== Task directions ==
An unchanged copy of every record below, without pictures, is the goal.

== Data for this task ==
- - -

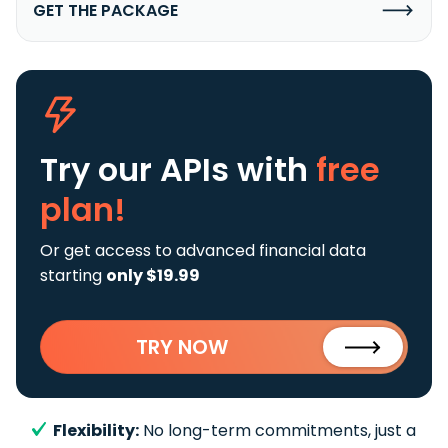
GET THE PACKAGE
Try our APIs
with
free
plan!
Or get access to advanced financial data
starting
only $19.99
TRY NOW
Flexibility:
No long-term commitments, just a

- - -

== Worked solution ==
GET THE PACKAGE
Try our APIs
with
free
plan!
Or get access to advanced financial data
starting
only $19.99
TRY NOW
Flexibility:
No long-term commitments, just a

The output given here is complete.